You should set a hard timeout prior to making the first client data read by calling the ap_hard_timeout() function described later. To deal properly with chunked data, you will establish a "read policy" chosen from among the following constants defined in include/httpd.conf:

REQUEST_NO_BODY

This is the simplest policy of all. It causes the request body API functions to return a 413 "HTTP request entity too large" error if the submitted request has any content data at all!

REQUEST_CHUNKED_ERROR

This is the next simplest policy. The request body API functions will allow the browser to submit ordinary content data but will reject attempts to send chunked data, with a 411 "HTTP length required" error. If the client follows the recommendations of the HTTP/1.1 protocol, it will resubmit the content using the nonchunked method. This read policy is the recommended method and guarantees that you will always get a Content-length header if there is a request body.

REQUEST_CHUNKED_DECHUNK

If this read policy is specified, Apache will accept both chunked and nonchunked data. If the request is chunked, it will buffer it and return to you the number of bytes you request in ap_get_client_block() (described later in this section).

REQUEST_CHUNKED_PASS

Under this read policy, Apache will accept both chunked and nonchunked data. If the data is chunked, no attempt is made to buffer it.
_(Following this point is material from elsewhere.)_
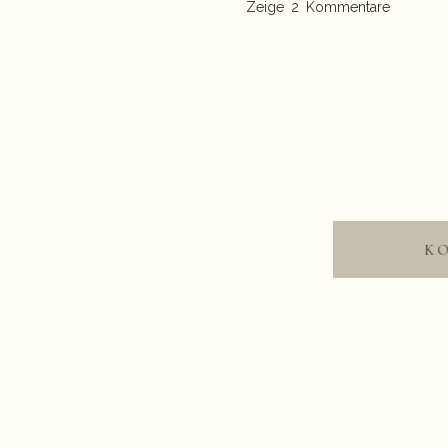
Zeige
2 Kommentare
«
Meine ganz persönliche Ge
K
Your calls to ap_get_client_block() must be prepared to receive a buffer-load of data exactly as long as the chunk length.

The Apache request body API consists of three functions:

int ap_setup_client_block (request_rec *r, int read_policy)

Before reading any data from the client, you must call ap_setup_client_block(). This tells Apache you are ready to read from the client and sets up its internal state (in the request record) to keep track of where you are in the read process. The function has two arguments: the current request_rec and the read policy selected from the constants in the preceding list. This function will return OK if Apache was successful in setting up for the read or an HTTP status code if an error was encountered. If an error result code is returned, you should use it as the status value that is returned from your handler.
The error codes that can be generated depend on the read policy you specify. If REQUEST_CHUNKED_ERROR was specified, then this call will return HTTP_ LENGTH_REQUIRED if the client tries to submit a chunked request body. If REQUEST_NO_BODY was specified, then this function will return HTTP_REQUEST_ ENTITY_TOO_LARGE if any request body is present. HTTP_BAD_REQUEST will be returned for a variety of client errors, such as sending a non-numeric Content-length field.
A side effect of ap_setup_client_block() is to convert the value of Content-length into an integer and store it in the remaining field of the request_rec.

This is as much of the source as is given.